Framework

The model’s output has to define a probability distribution with evaluable likelihoods over the answer space $\mathcal{Y}$ ; a proper scoring rule then grades it against the target. The hypothesis list is the simplest such output.

Setup

Hypothesis list

In a single response to prompt $x$ , the model emits $K$ hypotheses $h_k \in \mathcal{Y}$ with weights $w_k \ge 0$ plus an Other bucket $w_0$ , all summing to 1. A categorical distribution with a residual bucket — probabilistic programs are the natural generalization (explored on DDXPlus).

\mathcal{L} = \bigl\{(h_1, w_1),\ \ldots,\ (h_K, w_K),\ (\texttt{Other},\, w_0)\bigr\}

Induced distribution

Listed hypotheses get their stated weight; all unlisted outcomes split $w_0$ in proportion to the base LM’s own probabilities — the LM-prior backoff. This is what gives the output full support over $\mathcal{Y}$ , which the log score needs: with $w_0 = 0$ and gold $y^* \notin \mathcal{H}$ , the reward is $-\infty$ .

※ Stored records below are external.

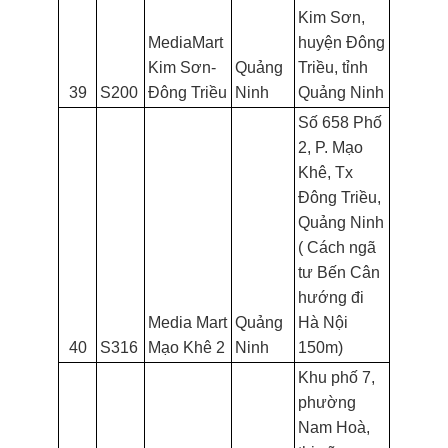
Kim Sơn,
MediaMart
huyện Đông
Kim Sơn-
Quảng
Triều, tỉnh
39
S200
Đông Triều
Ninh
Quảng Ninh
Số 658 Phố
2, P. Mạo
Khê, Tx
Đông Triều,
Quảng Ninh
( Cách ngã
tư Bến Cân
hướng đi
Media Mart
Quảng
Hà Nội
40
S316
Mạo Khê 2
Ninh
150m)
Khu phố 7,
phường
Nam Hoà,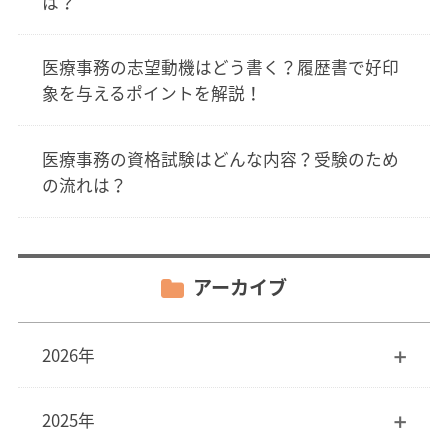
は？
医療事務の志望動機はどう書く？履歴書で好印
象を与えるポイントを解説！
医療事務の資格試験はどんな内容？受験のため
の流れは？
アーカイブ
2026年
2025年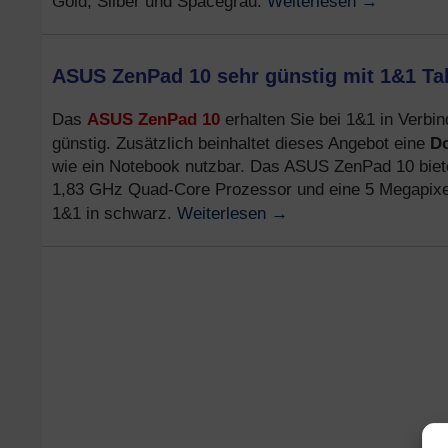
Weiterlesen
→
Gold, Silber und Spacegrau.
ASUS ZenPad 10 sehr günstig mit 1&1 Tabl
ASUS ZenPad 10
Das
erhalten Sie bei 1&1 in Verb
Do
günstig. Zusätzlich beinhaltet dieses Angebot eine
wie ein Notebook nutzbar. Das ASUS ZenPad 10 bietet
1,83 GHz Quad-Core Prozessor und eine 5 Megapixe
Weiterlesen
→
1&1 in schwarz.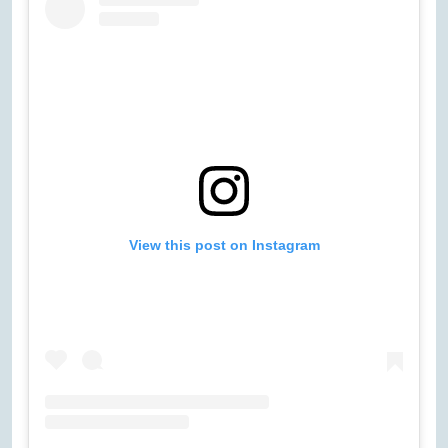
View this post on Instagram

p_V(y \mid x, \mathcal{L}) = \begin{cases} w_k & y = h_k, \\[6pt] w_0 \cdot \dfrac{p_{\mathrm{LM}}(y \mid x)}{p_{\mathrm{LM}}(\mathcal{Y} \setminus \mathcal{H} \mid x)} & \text{otherwise}. \end{cases}

The induced distribution p_V. Listed hypotheses keep their stated weights w_k; the Other mass w₀ is spread across the remaining outcomes by the base LM (the backoff), giving full support over 𝒴.

Proper scoring rules

Strictly proper

A scoring rule $S$ grades a predicted distribution against an outcome. It is strictly proper when the expected score is uniquely maximized by reporting the true distribution — so optimizing it drives the prediction toward the target.

\mathbb{E}_{a \sim p}\!\left[S(p, a)\right] > \mathbb{E}_{a \sim p}\!\left[S(\hat p, a)\right]\quad \forall\,\hat p \neq p

Log, Brier, spherical

The log score is unbounded below; Brier and spherical are bounded alternatives that trade the $-\infty$ cliff for a finite miss penalty. That cliff is why the Other bucket is load-bearing under the log score but only useful under the bounded ones.

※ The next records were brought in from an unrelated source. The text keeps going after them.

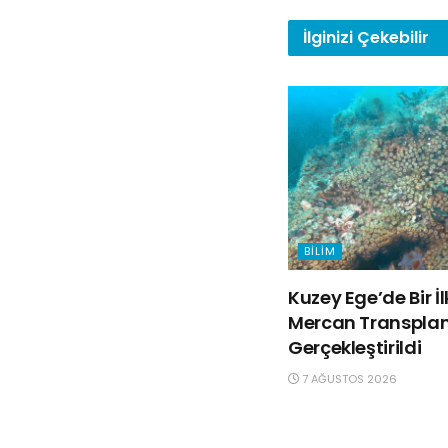
İlginizi
Çekebilir
BILIM
Kuzey Ege’de Bir İ
Mercan Transpla
Gerçekleştirildi
7 AĞUSTOS 2026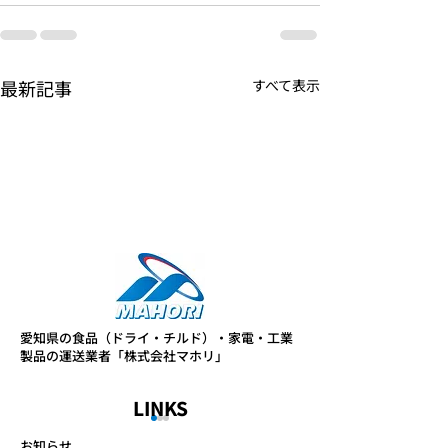
最新記事
すべて表示
愛知県の食品（ドライ・チルド）・家電・工業
製品の運送業者「株式会社マホリ」
LINKS
お知らせ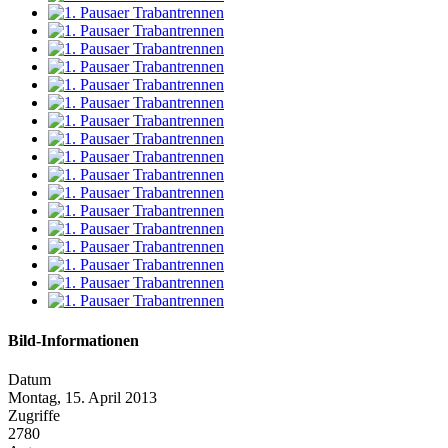
Bild-Informationen
Datum
Montag, 15. April 2013
Zugriffe
2780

S_{\log} = \log \hat p_a \qquad S_{\mathrm{Brier}} = 2\hat p_a - \lVert\hat p\rVert_2^2 \qquad S_{\mathrm{sph}} = \hat p_a / \lVert\hat p\rVert_2

Reward

Single label

Apply the scoring rule to the induced distribution at the gold outcome. Under the log score the reward is just $\log p_V$ of the gold; in expectation that is the negative cross-entropy $-H(p^*, p_V)$ , maximized at $p_V = p^*$ .

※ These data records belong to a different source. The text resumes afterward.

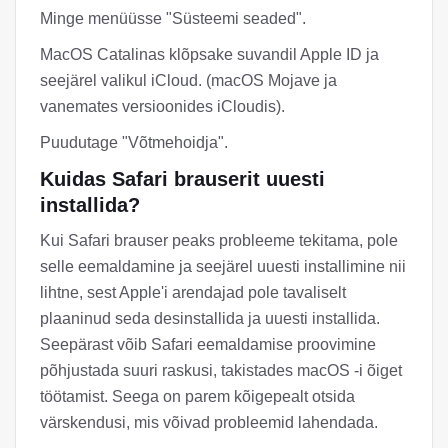
Minge menüüsse "Süsteemi seaded".
MacOS Catalinas klõpsake suvandil Apple ID ja
seejärel valikul iCloud. (macOS Mojave ja
vanemates versioonides iCloudis).
Puudutage "Võtmehoidja".
Kuidas Safari brauserit uuesti
installida?
Kui Safari brauser peaks probleeme tekitama, pole
selle eemaldamine ja seejärel uuesti installimine nii
lihtne, sest Apple'i arendajad pole tavaliselt
plaaninud seda desinstallida ja uuesti installida.
Seepärast võib Safari eemaldamise proovimine
põhjustada suuri raskusi, takistades macOS -i õiget
töötamist. Seega on parem kõigepealt otsida
värskendusi, mis võivad probleemid lahendada.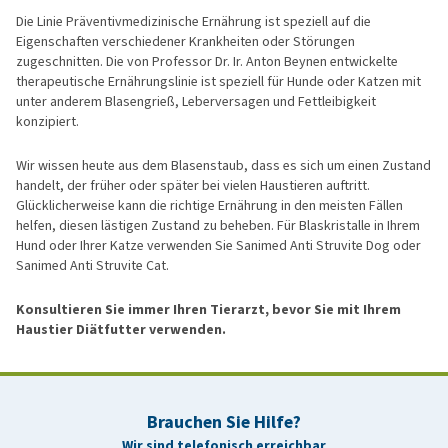
Die Linie Präventivmedizinische Ernährung ist speziell auf die
Eigenschaften verschiedener Krankheiten oder Störungen
zugeschnitten. Die von Professor Dr. Ir. Anton Beynen entwickelte
therapeutische Ernährungslinie ist speziell für Hunde oder Katzen mit
unter anderem Blasengrieß, Leberversagen und Fettleibigkeit
konzipiert.
Wir wissen heute aus dem Blasenstaub, dass es sich um einen Zustand
handelt, der früher oder später bei vielen Haustieren auftritt.
Glücklicherweise kann die richtige Ernährung in den meisten Fällen
helfen, diesen lästigen Zustand zu beheben. Für Blaskristalle in Ihrem
Hund oder Ihrer Katze verwenden Sie Sanimed Anti Struvite Dog oder
Sanimed Anti Struvite Cat.
Konsultieren Sie immer Ihren Tierarzt, bevor Sie mit Ihrem
Haustier Diätfutter verwenden.
Brauchen Sie Hilfe?
Wir sind telefonisch erreichbar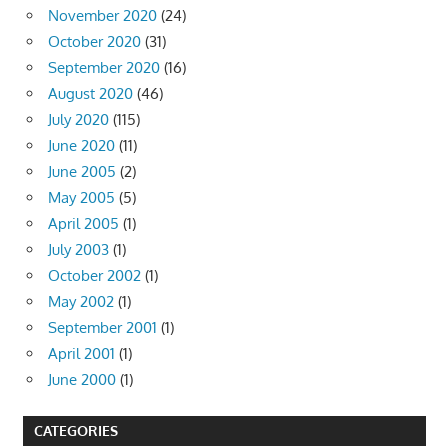
November 2020
(24)
October 2020
(31)
September 2020
(16)
August 2020
(46)
July 2020
(115)
June 2020
(11)
June 2005
(2)
May 2005
(5)
April 2005
(1)
July 2003
(1)
October 2002
(1)
May 2002
(1)
September 2001
(1)
April 2001
(1)
June 2000
(1)
CATEGORIES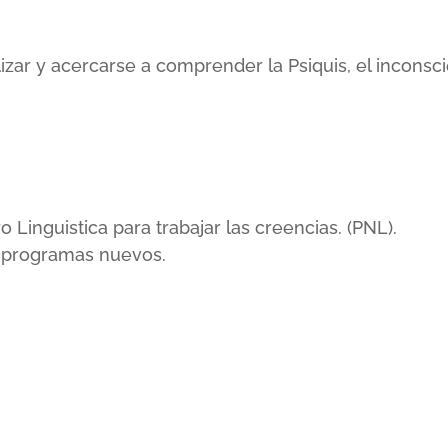
lizar y acercarse a comprender la Psiquis, el incons
inguistica para trabajar las creencias. (PNL).
r programas nuevos.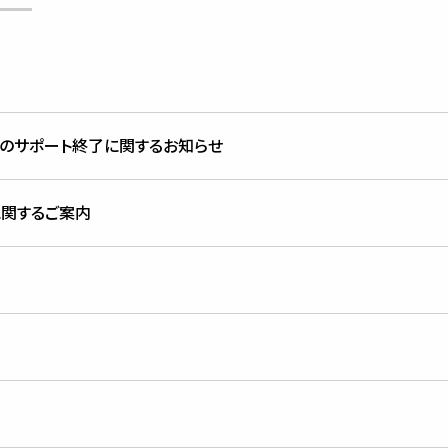
種のサポート終了に関するお知らせ
に関するご案内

r(\mathcal{L}, y^*) = S\bigl(p_V(\cdot \mid x, \mathcal{L}),\ y^*\bigr) \;\xrightarrow{\ S_{\log}\ }\; \log p_V(y^* \mid x, \mathcal{L})

Distributional gold

When the dataset gives the gold distribution directly — ProtoQA’s crowd counts, DDXPlus’s per-case differential — the reward is the full cross-entropy against it. A single label is the one-sample estimate, with $p^* = \delta_{y^*}$ .

r(\mathcal{L}, p^*) = \sum_{j} p_j^* \, \log p_V(y_j \mid x, \mathcal{L})

The Other-bucket tension

Setting $w_0 = 1$ earns $r = \log p_{\mathrm{LM}}(y^* \mid x)$ with zero reasoning — a possible local optimum during RL. But listing the correct hypothesis with $w_k > p_{\mathrm{LM}}(y^* \mid x)$ is strictly better, so the global optimum still requires genuine hypothesis generation. Mitigations: prompt for multiple hypotheses, add a $-\alpha w_0$ penalty, or attach an RLCR-style correctness bonus. Empirically the gold support decides which way it goes — single-answer gold collapses the list, wide gold support spreads it (ProtoQA).